En el siglo XV en Castilla, también fue restablecida la prisión por deudas para judíos y musulmanes, no para cristianos. En la época medieval, la detención preventiva “pro debito” o prisión por deudas, era una práctica minoritaria y, en su caso, la falta de bienes del deudor para satisfacer a sus acreedores se resolvía preferentemente con su puesta en servidumbre de los mismos.
Gracias a la Declaración de los Derechos del Hombre y del Ciudadano aprobada el 26 de agosto de 1789, como consecuencia de la Revolución francesa, se proclamó la prohibición de la prisión por deudas, en concreto, como una derivación de los artículos 7, 8 y 9 que desarrollan las características de la libertad individual: presunción de inocencia e irretroactividad de la ley. Pero no fue hasta el 16 de diciembre de 1966 cuando se recoge de manera taxativa en el artículo 11 del Pacto Internacional de Derechos Civiles y Políticos en la Asamblea de la Organización de las Naciones Unidas que “nadie será encarcelado por el solo hecho de no poder cumplir una obligación contractual”, práctica que, salvo raras excepciones, no venía ya practicándose en los sistemas jurídicos de los países de nuestro entorno.
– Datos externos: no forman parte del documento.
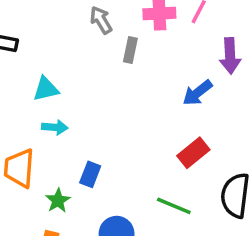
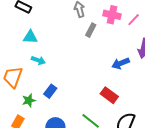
cyan triangle: (46, 89) -> (30, 37), moved
red rectangle: (193, 153) -> (109, 95), turned 60

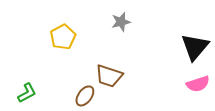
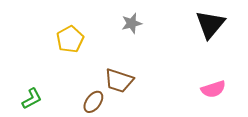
black triangle: (195, 47) -> (210, 24), moved

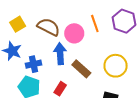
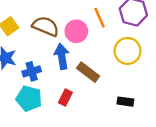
yellow circle: (116, 66) -> (127, 51), moved

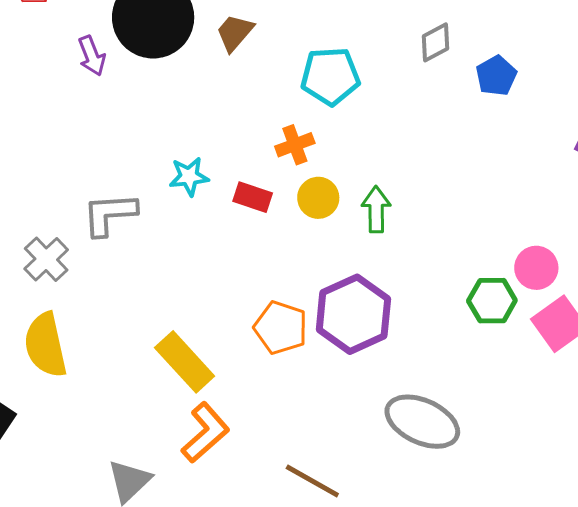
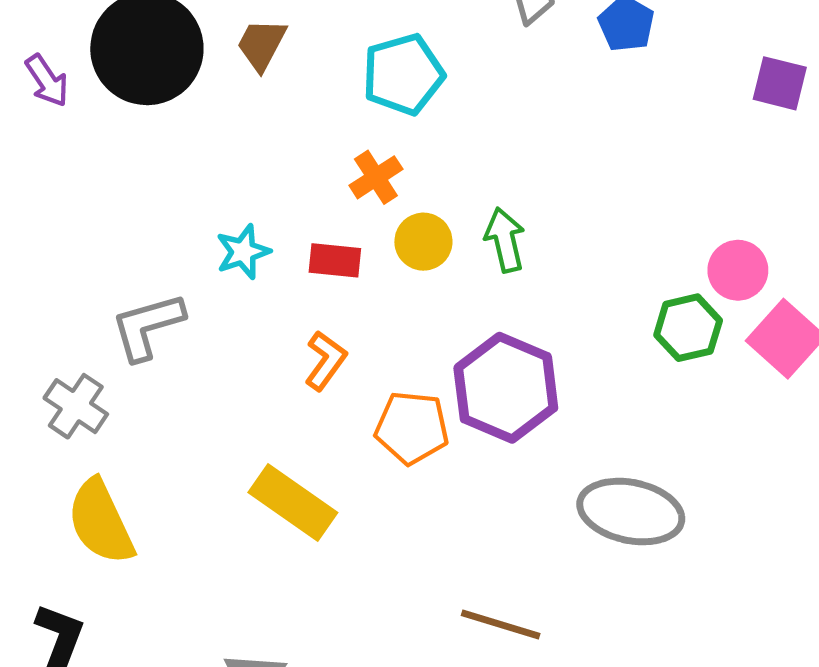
purple arrow: (92, 56) -> (47, 81), moved
orange L-shape: (205, 433) -> (326, 361), moved, size x0.7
Así las cosas, desde 1966 la única vía, al menos legal, para el titular de un derecho de crédito para saldar una deuda impagada era dirigirse judicialmente contra el patrimonio del deudor, principio éste consagrado en el artículo 1911 del Código Civil: “Del cumplimiento de las obligaciones responde el deudor con todos sus bienes, presentes y futuros“. Pronto éste principio se vería limitado, ya no son “todos” los bienes presentes y futuros, sino que se excluye como bien embargable el “salario, sueldo, pensión, retribución o su equivalente, que no exceda de la cuantía señalada para el salario mínimo interprofesional”, tal y como recoge el artículo 607 de la Ley de Enjuiciamiento Civil.
¿Y qué ocurre con las deudas que no dispongan de garantía real de las personas, físicas o jurídicas que, tras haber sido declaradas en concurso de acreedores, no hayan sido saldadas por insuficiencia de masa activa?
El artículo 178 de la Ley 22/2003, de 9 de julio, Concursal, dispone en sus apartados segundo y tercero, respectivamente: “…en los casos de conclusión del concurso por liquidación o insuficiencia de masa activa, el deudor persona natural quedará responsable del pago de los créditos restantes…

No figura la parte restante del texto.